▶ **Task requirements**: What are the lines from the top of the entries through the one with "teresuje Cię konkretna"? Write them out exactly, with no pictures.

######

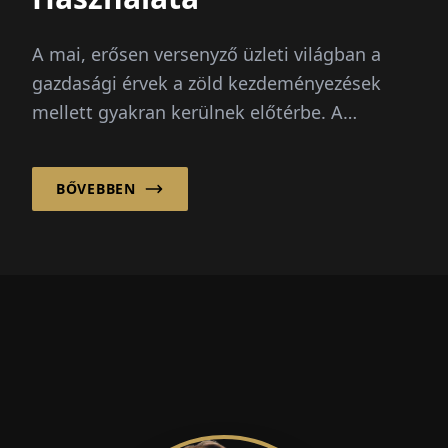
A mai, erősen versenyző üzleti világban a
gazdasági érvek a zöld kezdeményezések
mellett gyakran kerülnek előtérbe. A
vállalatoknak meg kell mutatniuk, hogy ezek
az ökológiai intézkedések gazdaságilag
BŐVEBBEN
fenntarthatóak...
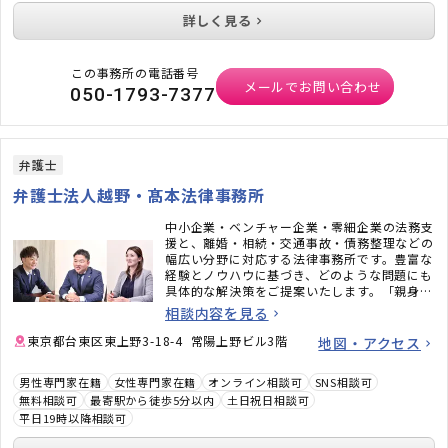
詳しく見る
この事務所の電話番号
メールでお問い合わせ
050-1793-7377
弁護士
弁護士法人越野・髙本法律事務所
中小企業・ベンチャー企業・零細企業の法務支
援と、離婚・相続・交通事故・債務整理などの
幅広い分野に対応する法律事務所です。豊富な
経験とノウハウに基づき、どのような問題にも
具体的な解決策をご提案いたします。「親身に
話を聞いてもらえた」「安心して任せられた」
相談内容を見る
と言っていただくことも多い事務所ですので、
安心してご相談ください。
東京都台東区東上野3-18-4 常陽上野ビル3階
地図・アクセス
男性専門家在籍
女性専門家在籍
オンライン相談可
SNS相談可
無料相談可
最寄駅から徒歩5分以内
土日祝日相談可
平日19時以降相談可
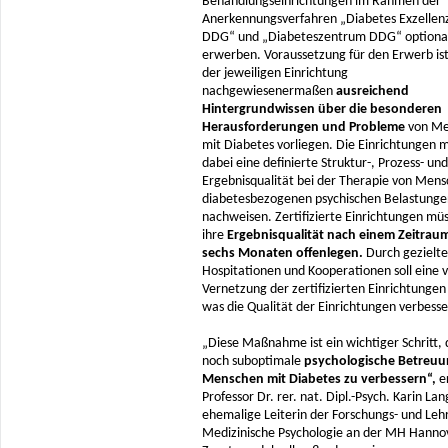
Behandlungseinrichtungen im Rahmen der
Anerkennungsverfahren „Diabetes Exzelle
DDG“ und „Diabeteszentrum DDG“ optiona
erwerben. Voraussetzung für den Erwerb ist,
der jeweiligen Einrichtung
nachgewiesenermaßen
ausreichend
Hintergrundwissen über die besonderen
Herausforderungen und Probleme
von Me
mit Diabetes vorliegen. Die Einrichtungen 
dabei eine definierte Struktur-, Prozess- und
Ergebnisqualität bei der Therapie von Men
diabetesbezogenen psychischen Belastunge
nachweisen. Zertifizierte Einrichtungen mü
ihre
Ergebnisqualität nach einem Zeitrau
sechs Monaten offenlegen.
Durch gezielte
Hospitationen und Kooperationen soll eine 
Vernetzung der zertifizierten Einrichtungen
was die Qualität der Einrichtungen verbesser
„Diese Maßnahme ist ein wichtiger Schritt, 
noch suboptimale
psychologische Betreuu
Menschen mit Diabetes zu verbessern“,
er
Professor Dr. rer. nat. Dipl.-Psych. Karin Lan
ehemalige Leiterin der Forschungs- und Leh
Medizinische Psychologie an der MH Hanno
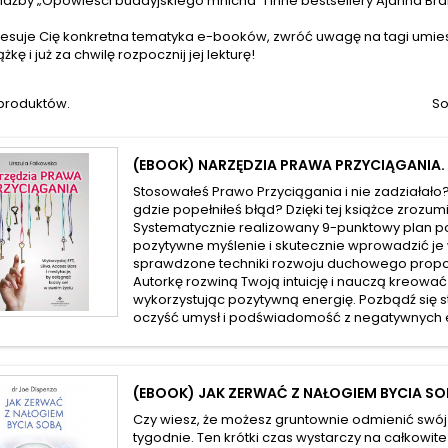
iażby „Opowieści buddyjskiego mnicha” i inne bestsellery Ajahna Br
teresuje Cię konkretna tematyka e-booków, zwróć uwagę na tagi umie
kę i już za chwilę rozpocznij jej lekturę!
 produktów.
So
(EBOOK) NARZĘDZIA PRAWA PRZYCIĄGANIA.
Stosowałeś Prawo Przyciągania i nie zadziałało?
gdzie popełniłeś błąd? Dzięki tej książce zrozum
Systematycznie realizowany 9-punktowy plan p
pozytywne myślenie i skutecznie wprowadzić je 
sprawdzone techniki rozwoju duchowego pro
Autorkę rozwiną Twoją intuicję i nauczą kreować
wykorzystując pozytywną energię. Pozbądź się st
oczyść umysł i podświadomość z negatywnych e
(EBOOK) JAK ZERWAĆ Z NAŁOGIEM BYCIA S
Czy wiesz, że możesz gruntownie odmienić swój
tygodnie. Ten krótki czas wystarczy na całkowit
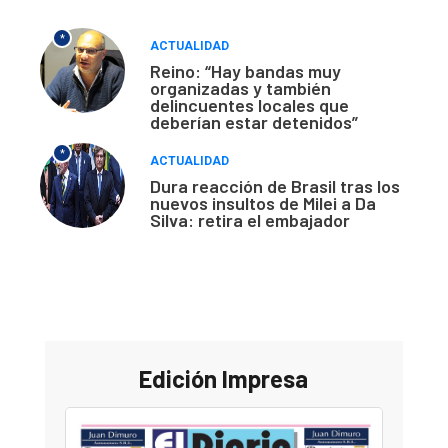
*
ACTUALIDAD
Reino: “Hay bandas muy
organizadas y también
delincuentes locales que
deberían estar detenidos”
*
ACTUALIDAD
Dura reacción de Brasil tras los
nuevos insultos de Milei a Da
Silva: retira el embajador
Edición Impresa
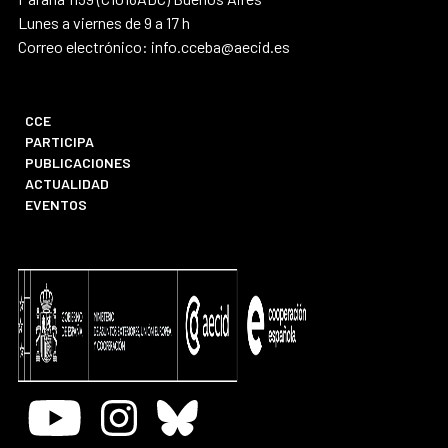
Lunes a viernes de 9 a 17 h
Correo electrónico: info.cceba@aecid.es
CCE
PARTICIPA
PUBLICACIONES
ACTUALIDAD
EVENTOS
Youtube
Instagram
Bluesky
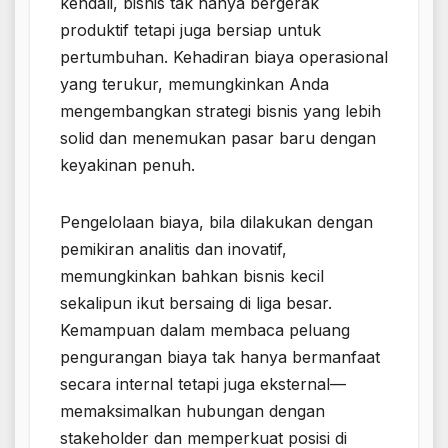
kendali, bisnis tak hanya bergerak
produktif tetapi juga bersiap untuk
pertumbuhan. Kehadiran biaya operasional
yang terukur, memungkinkan Anda
mengembangkan strategi bisnis yang lebih
solid dan menemukan pasar baru dengan
keyakinan penuh.
Pengelolaan biaya, bila dilakukan dengan
pemikiran analitis dan inovatif,
memungkinkan bahkan bisnis kecil
sekalipun ikut bersaing di liga besar.
Kemampuan dalam membaca peluang
pengurangan biaya tak hanya bermanfaat
secara internal tetapi juga eksternal—
memaksimalkan hubungan dengan
stakeholder dan memperkuat posisi di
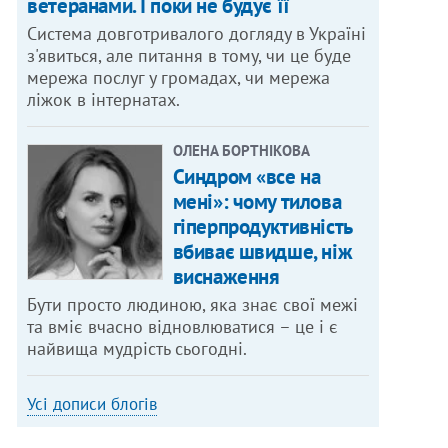
ветеранами. І поки не будує її
Система довготривалого догляду в Україні
з'явиться, але питання в тому, чи це буде
мережа послуг у громадах, чи мережа
ліжок в інтернатах.
ОЛЕНА БОРТНІКОВА
Синдром «все на
мені»: чому тилова
гіперпродуктивність
вбиває швидше, ніж
виснаження
Бути просто людиною, яка знає свої межі
та вміє вчасно відновлюватися – це і є
найвища мудрість сьогодні.
Усі дописи блогів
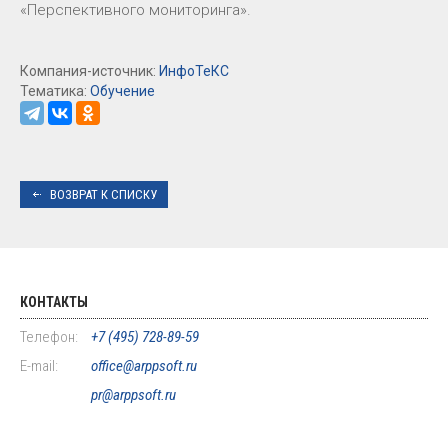
«Перспективного мониторинга».
Компания-источник:
ИнфоТеКС
Тематика:
Обучение
ВОЗВРАТ К СПИСКУ
КОНТАКТЫ
Телефон:
+7 (495) 728-89-59
E-mail:
office@arppsoft.ru
pr@arppsoft.ru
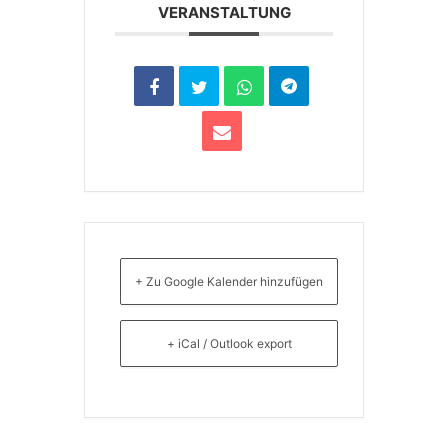
VERANSTALTUNG
+ Zu Google Kalender hinzufügen
+ iCal / Outlook export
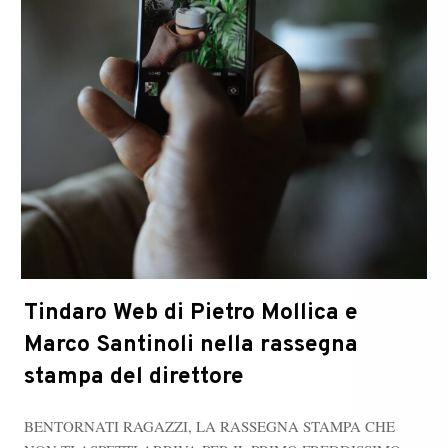
Tindaro Web di Pietro Mollica e
Marco Santinoli nella rassegna
stampa del direttore
​​BENTORNATI RAGAZZI, LA RASSEGNA STAMPA CHE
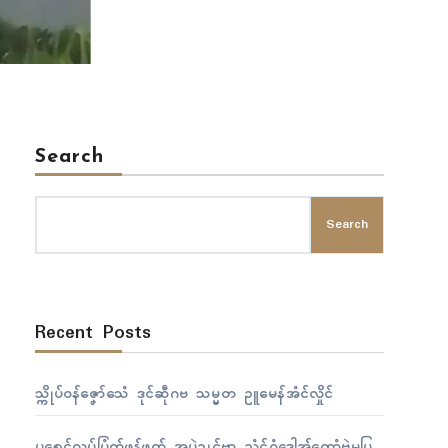
Search
Search
Recent Posts
သ္ကိုပ်ဝန်ဇၞော်သေံ ဒုၚ်ဆဵုဂဗ သမ္မတ ဥူမေန်အံၚ်လှိုၚ်
ပရေၚ်လုပ်ပြံက်ဖန်ဖက် အပ္ဍဲဍုၚ်ဗၟာ ညံၚ်ဂွံဒေါအ်ထောံဗွဲမပြ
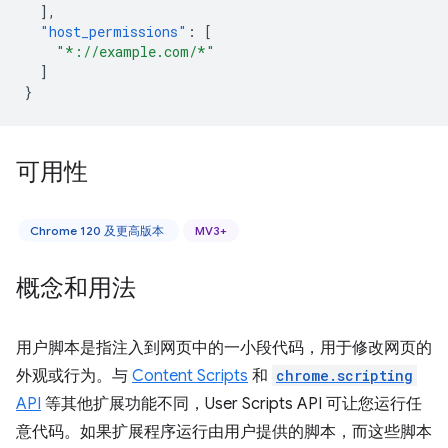
],
"host_permissions"
:
[
"*://example.com/*"
]
}
可用性
Chrome 120 及更高版本
MV3+
概念和用法
用户脚本是指注入到网页中的一小段代码，用于修改网页的
外观或行为。与
Content Scripts
和
chrome.scripting
API
等其他扩展功能不同，User Scripts API 可让您运行任
意代码。如果扩展程序运行由用户提供的脚本，而这些脚本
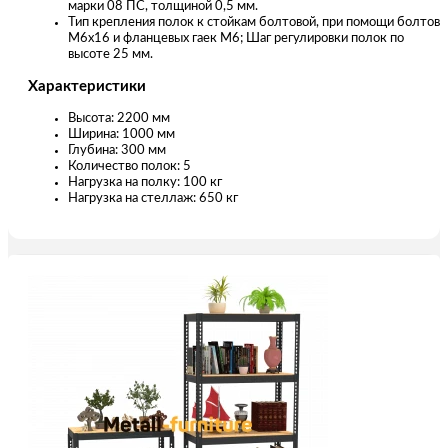
марки 08 ПС, толщиной 0,5 мм.
Тип крепления полок к стойкам болтовой, при помощи болтов
М6х16 и фланцевых гаек М6; Шаг регулировки полок по
высоте 25 мм.
Характеристики
Высота: 2200 мм
Ширина: 1000 мм
Глубина: 300 мм
Количество полок: 5
Нагрузка на полку: 100 кг
Нагрузка на стеллаж: 650 кг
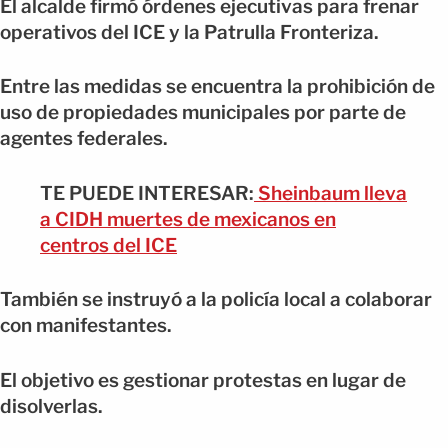
El alcalde firmó órdenes ejecutivas para frenar
operativos del ICE y la Patrulla Fronteriza.
Entre las medidas se encuentra la prohibición de
uso de propiedades municipales por parte de
agentes federales.
TE PUEDE INTERESAR:
Sheinbaum lleva
a CIDH muertes de mexicanos en
centros del ICE
También se instruyó a la policía local a colaborar
con manifestantes.
El objetivo es gestionar protestas en lugar de
disolverlas.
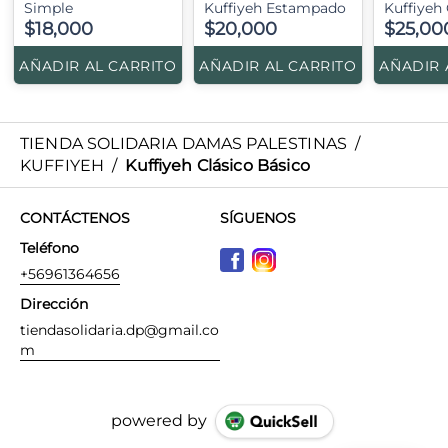
Simple
Kuffiyeh Estampado
Kuffiyeh 
$18,000
$20,000
$25,00
AÑADIR AL CARRITO
AÑADIR AL CARRITO
AÑADIR 
TIENDA SOLIDARIA DAMAS PALESTINAS
/
KUFFIYEH
/
Kuffiyeh Clásico Básico
CONTÁCTENOS
SÍGUENOS
Teléfono
+56961364656
Dirección
tiendasolidaria.dp@gmail.co
m
powered by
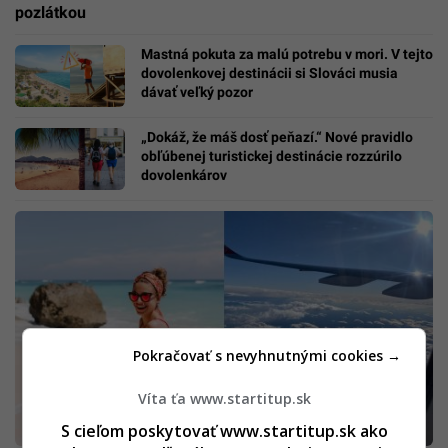
pozlátkou
Mastná pokuta za malú potrebu v mori. V tejto
dovolenkovej destinácii si Slováci musia
dávať veľký pozor
„Dokáž, že máš dosť peňazí.“ Nové pravidlo
obľúbenej turistickej destinácie rozzúrilo
dovolenkárov
Pokračovať s nevyhnutnými cookies →
Víta ťa www.startitup.sk
S cieľom poskytovať www.startitup.sk ako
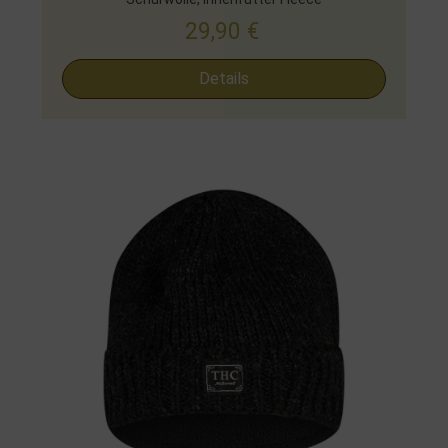
29,90
€
Details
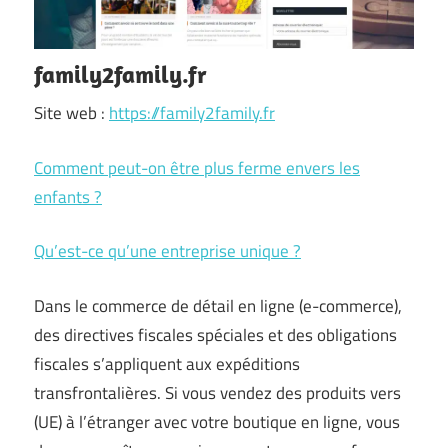
family2family.fr
Site web :
https://family2family.fr
Comment peut-on être plus ferme envers les
enfants ?
Qu’est-ce qu’une entreprise unique ?
Dans le commerce de détail en ligne (e-commerce),
des directives fiscales spéciales et des obligations
fiscales s’appliquent aux expéditions
transfrontalières. Si vous vendez des produits vers
(UE) à l’étranger avec votre boutique en ligne, vous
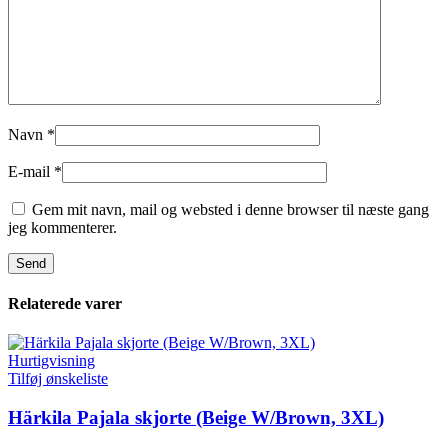
Navn
*
E-mail
*
Gem mit navn, mail og websted i denne browser til næste gang
jeg kommenterer.
Relaterede varer
Hurtigvisning
Tilføj ønskeliste
Härkila Pajala skjorte (Beige W/Brown, 3XL)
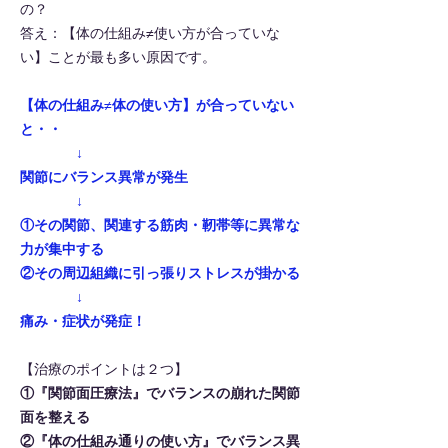
の？
答え：【体の仕組み≠使い方が合っていな
い】ことが最も多い原因です。
【体の仕組み
≠
体の使い方】が合っていない
と・・
↓
関節にバランス異常が発生
↓
①その関節、関連する筋肉・靭帯等に異常な
力が集中する
②その周辺組織に引っ張りストレスが掛かる
↓
痛み・症状が発症！
【治療のポイントは２つ】
①『関節面圧療法』でバランスの崩れた関節
面を整える
②『体の仕組み通りの使い方』でバランス異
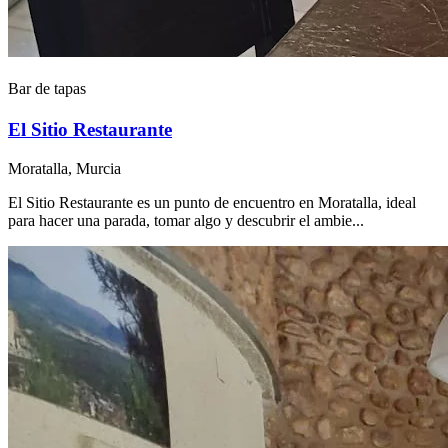
Bar de tapas
El Sitio Restaurante
Moratalla, Murcia
El Sitio Restaurante es un punto de encuentro en Moratalla, ideal
para hacer una parada, tomar algo y descubrir el ambie...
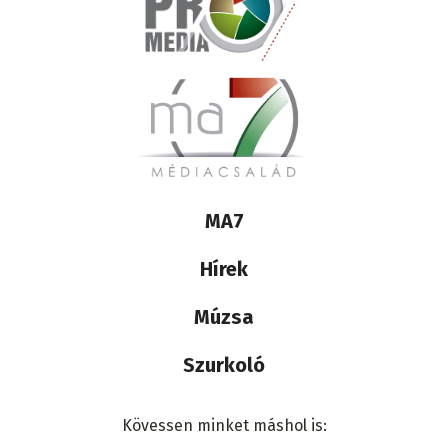
Lábléc
MA7
médiacsalád
Hírek
Múzsa
Szurkoló
Kövessen minket máshol is:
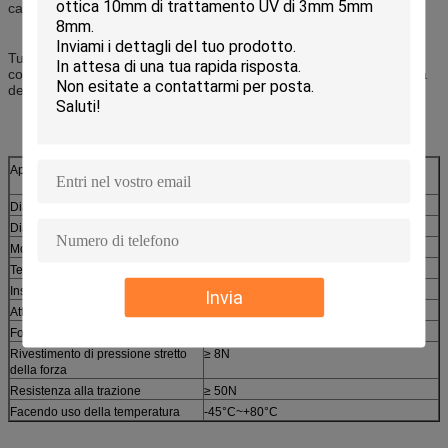
cavo dell'interno di 0.9mm 2.0mm 3.0mm.
Tutti i nostri connettori veloci a fibra ottica incontrano RoHS
compiacente e la perdita dell'inserzione della prova di 100% prima
della spedizione.
Applicabile per
cavo flessibile di 3.1x2.0mm o cavo di
3.0/2.0/0.9mm
Diametro di fibra ottica
φ125um (657A&657B)
Diametro stretto dell'amplificatore
φ250um
Modo della fibra
Singolo modo
Tempo di operazione
Circa 10s (escluda la fibra tagliata)
Inserisca la perdita
≤0.3dB (1310nm & 1550nm)
Invia
Attenuazione di riflessione
≥45dB
Forza della legatura di fibra nuda
≥ 5N
Rivestimento di pressione stretto
≥ 8N
della forza
Resistenza alla trazione
≥ 50N
Facendo uso della temperatura
-45°C~+80°C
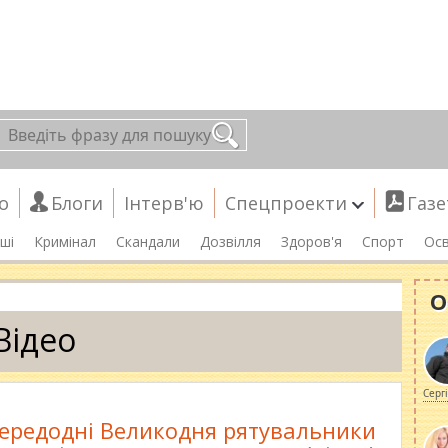
о
Блоги
Інтерв'ю
Спецпроекти
Газе
ші
Кримінал
Скандали
Дозвілля
Здоров'я
Спорт
Осв
О
Відео
Серг
ередодні Великодня рятувальники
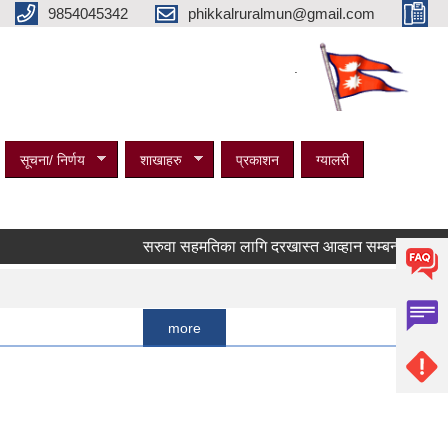
9854045342
phikkalruralmun@gmail.com
.
सूचना/ निर्णय
शाखाहरु
प्रकाशन
ग्यालरी
सरुवा सहमतिका लागि दरखास्त आव्हान सम्बन्धी सूचना ।
Pages
1
2
more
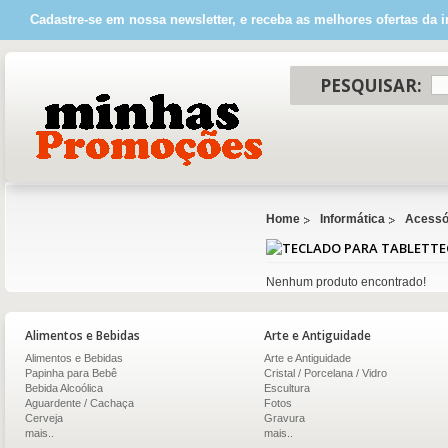
Cadastre-se em nossa newsletter, e receba as melhores ofertas da i
PESQUISAR:
Home
Informática
Acessór
TE
Nenhum produto encontrado!
Alimentos e Bebidas
Arte e Antiguidade
Alimentos e Bebidas
Arte e Antiguidade
Papinha para Bebê
Cristal / Porcelana / Vidro
Bebida Alcoólica
Escultura
Aguardente / Cachaça
Fotos
Cerveja
Gravura
mais..
mais..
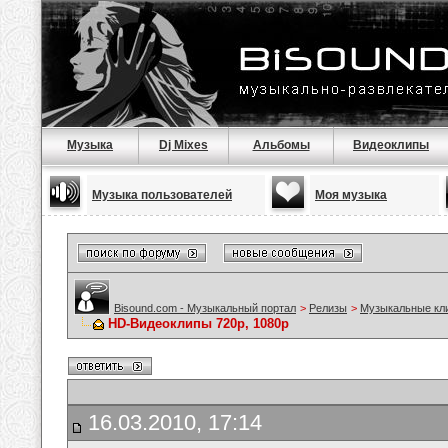
Музыка
Dj Mixes
Альбомы
Видеоклипы
Музыка пользователей
Моя музыка
Bisound.com - Музыкальный портал
>
Релизы
>
Музыкальные кл
HD-Видеоклипы 720p, 1080p
16.03.2010, 17:14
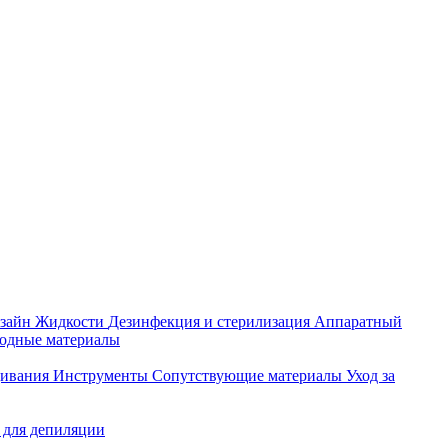
зайн
Жидкости
Дезинфекция и стерилизация
Аппаратный
ходные материалы
щивания
Инструменты
Сопутствующие материалы
Уход за
 для депиляции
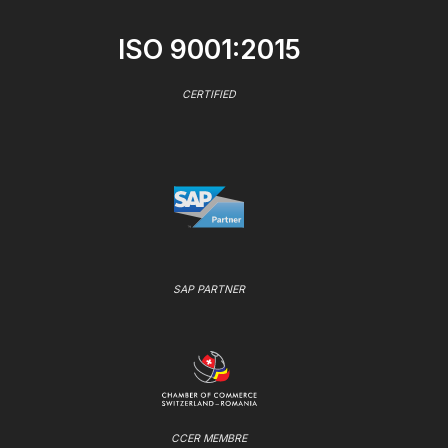
ISO 9001:2015
CERTIFIED
SAP PARTNER
CCER MEMBRE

######

▶ **Written answer**:
A mai, erősen versenyző üzleti világban a
gazdasági érvek a zöld kezdeményezések
mellett gyakran kerülnek előtérbe. A
vállalatoknak meg kell mutatniuk, hogy ezek
az ökológiai intézkedések gazdaságilag
BŐVEBBEN
fenntarthatóak...
詳しく見る
この事務所の電話番号
メールでお問い合わせ
050-1793-7377
弁護士
弁護士法人越野・髙本法律事務所
中小企業・ベンチャー企業・零細企業の法務支
援と、離婚・相続・交通事故・債務整理などの
幅広い分野に対応する法律事務所です。豊富な
経験とノウハウに基づき、どのような問題にも
具体的な解決策をご提案いたします。「親身に
話を聞いてもらえた」「安心して任せられた」
相談内容を見る
と言っていただくことも多い事務所ですので、
安心してご相談ください。
東京都台東区東上野3-18-4 常陽上野ビル3階
地図・アクセス
男性専門家在籍
女性専門家在籍
オンライン相談可
SNS相談可
無料相談可
最寄駅から徒歩5分以内
土日祝日相談可
平日19時以降相談可
Behandlungseinrichtungen im Rahmen der
Anerkennungsverfahren „Diabetes Exzelle
DDG“ und „Diabeteszentrum DDG“ optiona
erwerben. Voraussetzung für den Erwerb ist,
der jeweiligen Einrichtung
nachgewiesenermaßen
ausreichend
Hintergrundwissen über die besonderen
Herausforderungen und Probleme
von Me
mit Diabetes vorliegen. Die Einrichtungen 
dabei eine definierte Struktur-, Prozess- und
Ergebnisqualität bei der Therapie von Men
diabetesbezogenen psychischen Belastunge
nachweisen. Zertifizierte Einrichtungen mü
ihre
Ergebnisqualität nach einem Zeitrau
sechs Monaten offenlegen.
Durch gezielte
Hospitationen und Kooperationen soll eine 
Vernetzung der zertifizierten Einrichtungen
was die Qualität der Einrichtungen verbesser
„Diese Maßnahme ist ein wichtiger Schritt, 
noch suboptimale
psychologische Betreuu
Menschen mit Diabetes zu verbessern“,
er
Professor Dr. rer. nat. Dipl.-Psych. Karin Lan
ehemalige Leiterin der Forschungs- und Leh
Medizinische Psychologie an der MH Hanno
iażby „Opowieści buddyjskiego mnicha” i inne bestsellery Ajahna Br
teresuje Cię konkretna tematyka e-booków, zwróć uwagę na tagi umie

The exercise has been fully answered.